Dennis lives with his mother and grandmother, who try to eke out a living from farming. His father died in an accident when Dennis was three months old. His mother says:
"I gave birth to my son when I was 15 and the father 17, we were young parents. We were scared to see him with folded feet but I was comforted by the nurse who told me about Cherub. We started treatment at one month and it was going on well until three months when a terrible accident claimed my husband's life. I was left helpless, I left the small house we used to rent and moved back to my mother's place, and that is when treatment stopped. The feet started going back to the worst position, and he struggled to walk.

Bwambale Dennis before
I could not even afford to feed him properly, and it was hurting so much to see him like that but I had no option. I tried my husband's family for support but they did not help. I never intended to neglect taking my son for treatment but I had no way out. Life has not been easy raising my boy as a young mother, sending him to school is not easy but I try. He cried with pain when he walked and most of the time he has been missing school, and abuse from other children always left him crying.

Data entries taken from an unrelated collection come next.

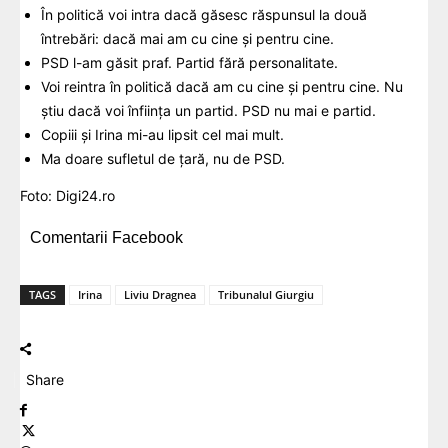
În politică voi intra dacă găsesc răspunsul la două
întrebări: dacă mai am cu cine și pentru cine.
PSD l-am găsit praf. Partid fără personalitate.
Voi reintra în politică dacă am cu cine și pentru cine. Nu
știu dacă voi înființa un partid. PSD nu mai e partid.
Copiii și Irina mi-au lipsit cel mai mult.
Ma doare sufletul de țară, nu de PSD.
Foto:
Digi24.ro
Comentarii Facebook
TAGS
Irina
Liviu Dragnea
Tribunalul Giurgiu
Share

But I thank the Good Lord who brought people from Acheru to the school where I had to take him, it was a precious moment of healing in the emotional pain of my life. As a woman I had given up on having more children and marrying again because I thought that I was cursed, having a lame child and losing my husband at a tender age left me weak but the love and care I have received has healed me so much. All along I had no hope of seeing my son walk but today we are so hopeful. He always tells me that he is working hard to give me a good life and this melts my heart. I always pray for him to be successful in life. After receiving surgery again from CoRSU, and casting, he is better now.

Bwambale Dennis after
Thank you Acheru for giving me another chance to be happy in life.
Evaluation of the work of Acheru: The doctor and civil engineer who recently visited Acheru to carry out an evaluation have now returned and are working on their report. I am already very encouraged by their observations on the quality of the work. We will have full details in next month's circular as well as information on how we hope to follow up on their recommendations. I think this will give us a lot to think about and we are obliged for the work they have put into this, entirely voluntarily at no cost to Africare.